Mitomycin Gel (UGN-101) as a Kidney-sparing Treatment for Upper Tract Urothelial Carcinoma in Patients with Imperative Indications and High-grade Disease

Reverse-thermal mitomycin gel (UGN-101) was recently approved by the United States Food and Drug Administration (FDA) as a kidney-sparing treatment modality for low-grade noninvasive upper tract urothelial carcinoma (UTUC) [1]. The availability and approval of this therapy were propelled by results from the OLYMPUS trial, which demonstrated that 58% of patients had a complete response to induction therapy, half of whom continued to have no evidence of disease after 12 mo [2], [3]. However, the OLYMPUS trial required patients to have residual UTUC lesions and excluded patients with poor performance status, coexisting bilateral UTUC, and an estimated glomerular filtration rate (eGFR) of <30 ml/min [2]. Considering these exclusions, uncertainties arose regarding the generalizability of these results in clinical practice, in which patients have various comorbidities and indications for therapy.

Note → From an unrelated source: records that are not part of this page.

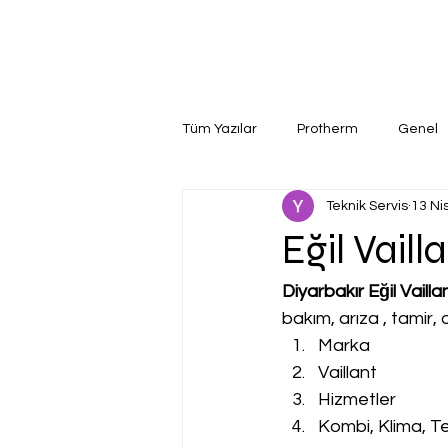
Tüm Yazılar
Protherm
Genel
Teknik Servis
13 Ni
Eğil Vaill
Diyarbakır Eğil Vailla
bakım, arıza , tamir
Marka
Vaillant
Hizmetler
Kombi, Klima, Te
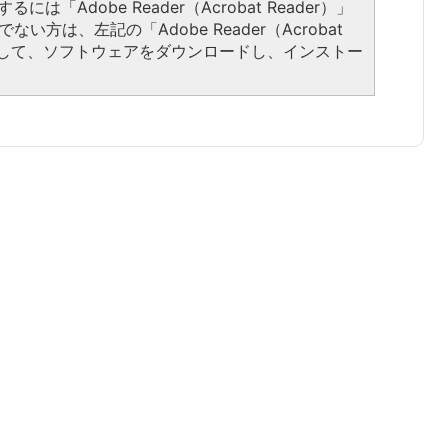
には「Adobe Reader（Acrobat Reader）」
い方は、左記の「Adobe Reader（Acrobat
ックして、ソフトウェアをダウンロードし、インストー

Post-commercialization studies have confirmed that these concerns are relevant, revealing that administration indications, techniques, and patient factors are quite heterogeneous and differ from those in the original OLYMPUS trial cohort [4]. These variations included the administration route (antegrade vs retrograde) [5], use of UGN-101 as a chemoablative versus an adjuvant agent [6], and the presence of high-grade and superficially invasive disease [4], [5]. Most importantly, these real-world data have highlighted the use of UGN-101 in patients with “imperative” indications for therapy, that is, patients in whom nephroureterectomy (RNU) is not a viable option. Prior studies have defined imperative indications to include patients who would be functionally anephric after RNU, such as those with a solitary kidney, bilateral UTUC, or renal insufficiency, and those not eligible for surgery [7], [8], [9]. These select patients deserve a personalized approach for management of their malignancy, as corroborated by the European Association of Urology (EAU) recommendation of kidney-sparing management options for patients with a solitary kidney or impaired renal function, assuming that no compromise to survival will occur [10]. Taken together, the evidence indicates that further study is critically needed to better understand the role of UGN-101 for UTUC in this comorbid population.

With this in mind, we sought to examine the use, efficacy, and safety profile of UGN-101 in patients with UTUC and imperative indications for therapy. This will aid urologists in counseling patients with UTUC and these comorbidities, allowing patients to make informed decisions that balance oncologic control, risk of therapy, and the morbidity of end-stage renal disease.